Here’s what no one says out loud about a hard launch. We are programmed for connection from the moment we are born until the moment we die. We are an interdependent species. The moment you were born a hundred thousand years ago on the African savannas, you needed someone to take care of you, or you wouldn’t survive. This biology doesn’t care that you’re a movie star. It operates on the same principle for Sydney Sweeney as it does for your accountant.
Now add celebrity to the mix. Every move is under observation, evaluation, commentary, saving, sharing, screenshots, and archiving. It’s an aquarium, and outside are two villages, each with its own opinion.
In such an environment, people rely on what I call protective character strategies. One of them, which I know well both clinically and personally, is the Seducer. When this part is in control, your worth in love and life is determined solely by whether someone wants you. Can you present the desired version of yourself that you think you should be?
The hard launch with emotional displays at a country music festival is the Seducer in full bloom. It’s a public, beautiful, completely human response to the two questions every couple always asks each other beneath the surface: Are you here for me? Am I good enough for you? When the cameras click, the answer seems to be «yes».
This is what the gossip-driven approach completely overlooks. An executive romance is not a sham. It’s just an early stage. And what follows is more complicated than the launch itself.
I constantly tell couples about this, and they start to get nervous. Your sexual side has met your partner. Now your vulnerable side has to make love with them.
I have my own story about this. Much of my ego stability used to depend on how I was perceived: as the attractive, desirable, seductive guy in the room. I now feel uncomfortable about how central that was to who I thought I was. The romantic phase of any relationship feeds on that energy. It feels electric because it’s based on being chosen, desired, publicly acknowledged.
But the sexual side cannot sustain a relationship. If we don’t create space for the vulnerable side to be the one who experiences intimacy, we ultimately won’t be close at all. The dynamic where the desired persona stays in view while the true heart hides is one of the most common patterns I see, and it’s one of the quiet factors behind the science of signs that a husband doesn’t want you sexually, and the hundreds of other stories of «we used to want each other so much, what happened?»
If you want to know which protective strategy is governing your relationship when the cameras are off, you can take a free relationship assessment. Most people are surprised by the results. The Seducer is just one of several strategies.
The cultural reflex in the case of such a couple is to try to diagnose someone. Is he using her? Is she using him? Is one of them a narcissist? Is the other naive?
I want to be very straightforward about this. Such analysis is fast food. It’s the equivalent of relationship help as a bag of M&M's for dinner. People want to consume it because it’s sweet, definitive, and allows for blaming someone. You’ll eat the whole bag. After that, you’ll feel terrible.
The story of others never leads to growth. It never leads to healing
The internet did what it does best: power, age difference, PR strategy. Someone has already written an article about what this means for her brand.

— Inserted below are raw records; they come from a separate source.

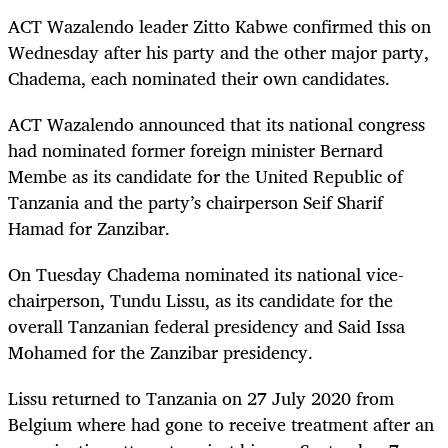
ACT Wazalendo leader Zitto Kabwe confirmed this on
Wednesday after his party and the other major party,
Chadema, each nominated their own candidates.
ACT Wazalendo announced that its national congress
had nominated former foreign minister Bernard
Membe as its candidate for the United Republic of
Tanzania and the party’s chairperson Seif Sharif
Hamad for Zanzibar.
On Tuesday Chadema nominated its national vice-
chairperson, Tundu Lissu, as its candidate for the
overall Tanzanian federal presidency and Said Issa
Mohamed for the Zanzibar presidency.
Lissu returned to Tanzania on 27 July 2020 from
Belgium where had gone to receive treatment after an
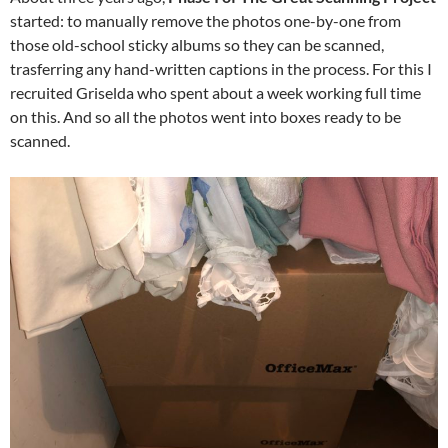
started: to manually remove the photos one-by-one from
those old-school sticky albums so they can be scanned,
trasferring any hand-written captions in the process. For this I
recruited Griselda who spent about a week working full time
on this. And so all the photos went into boxes ready to be
scanned.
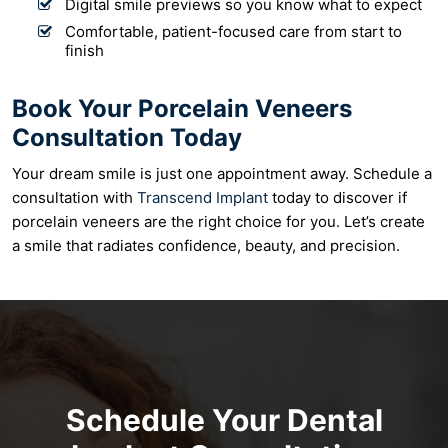
Digital smile previews so you know what to expect
Comfortable, patient-focused care from start to
finish
Book Your Porcelain Veneers
Consultation Today
Your dream smile is just one appointment away. Schedule a
consultation with
Transcend Implant
today to discover if
porcelain veneers are the right choice for you. Let’s create
a smile that radiates confidence, beauty, and precision.
Schedule Your Dental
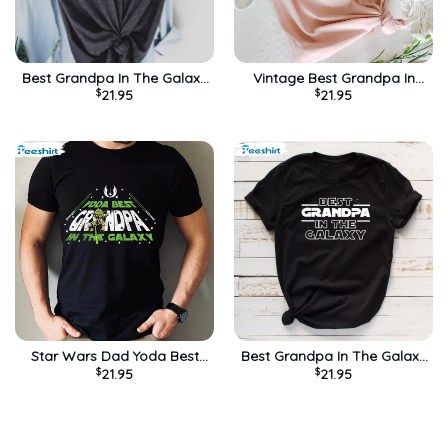
Best Grandpa In The Galaxy
Vintage Best Grandpa In
$
21.95
$
21.95
Star Grandpa Shirt
The Galaxy Disney Shirt
Star Wars Dad Yoda Best
Best Grandpa In The Galaxy
$
21.95
$
21.95
Grandpa In The Galaxy Shirt
Shirt Fathers Day Gift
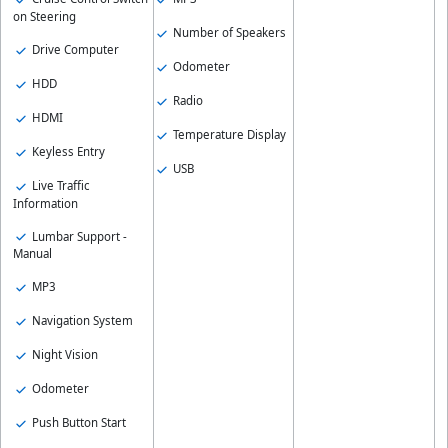
on Steering
Number of Speakers
Drive Computer
Odometer
HDD
Radio
HDMI
Temperature Display
Keyless Entry
USB
Live Traffic
Information
Lumbar Support -
Manual
MP3
Navigation System
Night Vision
Odometer
Push Button Start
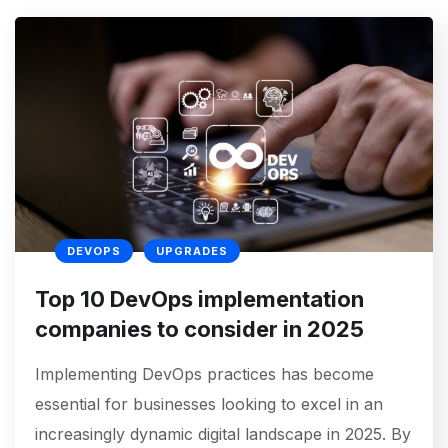
DEVOPS
UPGRADES
Top 10 DevOps implementation
companies to consider in 2025
Implementing DevOps practices has become
essential for businesses looking to excel in an
increasingly dynamic digital landscape in 2025. By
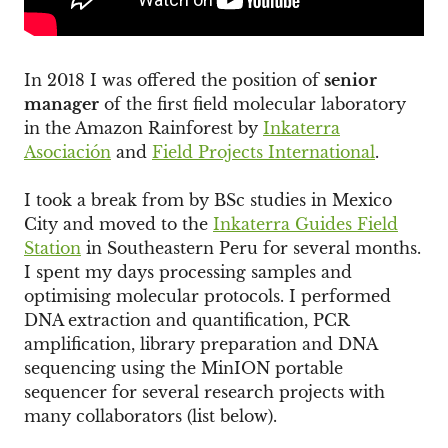
In 2018 I was offered the position of
senior
manager
of the first field molecular laboratory
in the Amazon Rainforest by
Inkaterra
Asociación
and
Field Projects International
.
I took a break from by BSc studies in Mexico
City and moved to the
Inkaterra Guides Field
Station
in Southeastern Peru for several months.
I spent my days processing samples and
optimising molecular protocols. I performed
DNA extraction and quantification, PCR
amplification, library preparation and DNA
sequencing using the MinION portable
sequencer for several research projects with
many collaborators (list below).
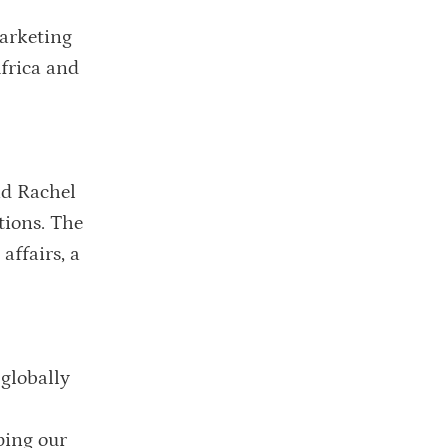
marketing
Africa and
id Rachel
tions. The
affairs, a
 globally
ping our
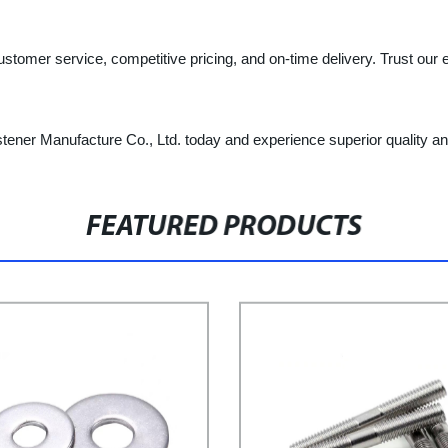
ustomer service, competitive pricing, and on-time delivery. Trust our 
tener Manufacture Co., Ltd. today and experience superior quality an
FEATURED PRODUCTS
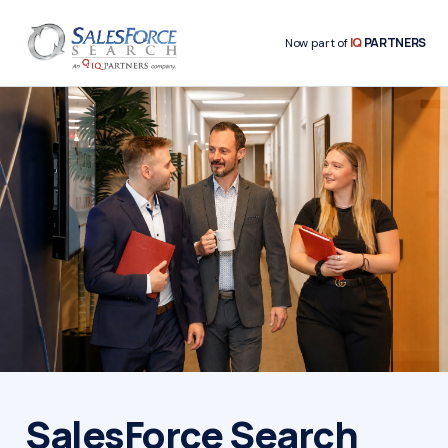
IQ
PARTNERS
Now part of
SalesForce Search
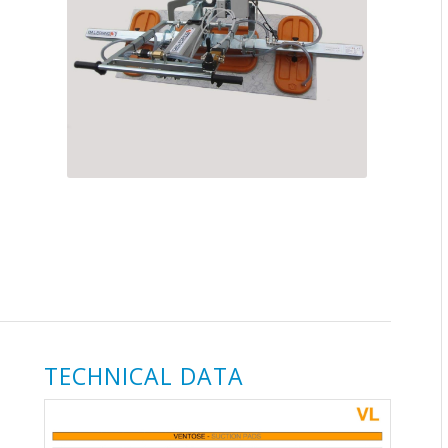
TECHNICAL DATA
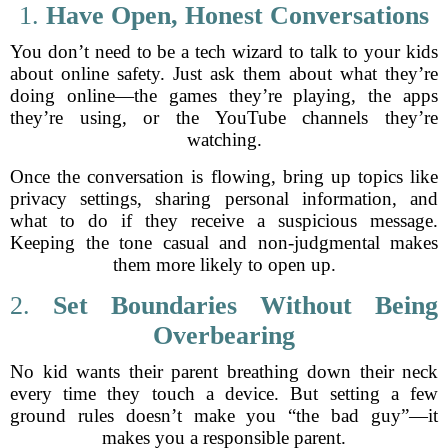
1.
Have Open, Honest Conversations
You don’t need to be a tech wizard to talk to your kids
about online safety. Just ask them about what they’re
doing online—the games they’re playing, the apps
they’re using, or the YouTube channels they’re
watching.
Once the conversation is flowing, bring up topics like
privacy settings, sharing personal information, and
what to do if they receive a suspicious message.
Keeping the tone casual and non-judgmental makes
them more likely to open up.
2.
Set Boundaries Without Being
Overbearing
No kid wants their parent breathing down their neck
every time they touch a device. But setting a few
ground rules doesn’t make you “the bad guy”—it
makes you a responsible parent.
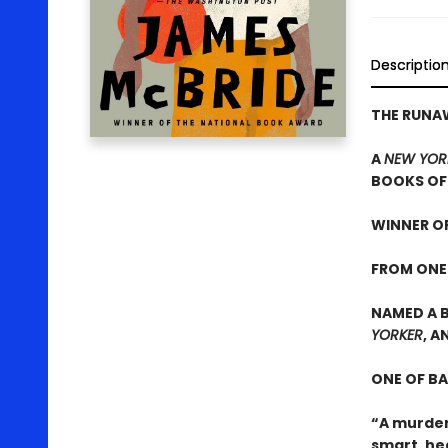
Descriptio
THE RUN
A
NEW YOR
BOOKS OF 
WINNER OF
FROM ONE
NAMED A B
YORKER
, A
ONE OF B
“A murder
smart, he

I’m not interested in that. I want to understand what happens to two people when they decide to be together so loudly, publicly, and quickly. I see the same pattern in my office in San Francisco, just without festival photographers.
Here’s what no one says out loud about a hard launch. We are programmed for connection from the moment we are born until the moment we die. We are an interdependent species. The moment you were born a hundred thousand years ago on the African savannas, you needed someone to take care of you, or you wouldn’t survive. This biology doesn’t care that you’re a movie star. It operates on the same principle for Sydney Sweeney as it does for your accountant.
Now add celebrity to the mix. Every move is under observation, evaluation, commentary, saving, sharing, screenshots, and archiving. It’s an aquarium, and outside are two villages, each with its own opinion.
In such an environment, people rely on what I call protective character strategies. One of them, which I know well both clinically and personally, is the Seducer. When this part is in control, your worth in love and life is determined solely by whether someone wants you. Can you present the desired version of yourself that you think you should be?
The hard launch with emotional displays at a country music festival is the Seducer in full bloom. It’s a public, beautiful, completely human response to the two questions every couple always asks each other beneath the surface: Are you here for me? Am I good enough for you? When the cameras click, the answer seems to be «yes».
This is what the gossip-driven approach completely overlooks. An executive romance is not a sham. It’s just an early stage. And what follows is more complicated than the launch itself.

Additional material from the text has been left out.